* Exercise directions: Return the listing in full and exactly, but without a single picture.

* Data:
--------

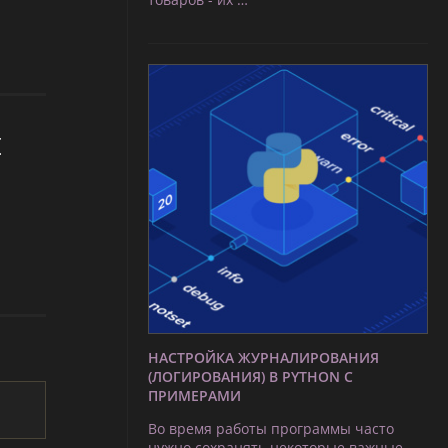
ы
НАСТРОЙКА ЖУРНАЛИРОВАНИЯ
(ЛОГИРОВАНИЯ) В PYTHON С
ПРИМЕРАМИ
Во время работы программы часто
нужно сохранять некоторые важные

--------

* Exercise response:
ы
НАСТРОЙКА ЖУРНАЛИРОВАНИЯ
(ЛОГИРОВАНИЯ) В PYTHON С
ПРИМЕРАМИ
Во время работы программы часто
нужно сохранять некоторые важные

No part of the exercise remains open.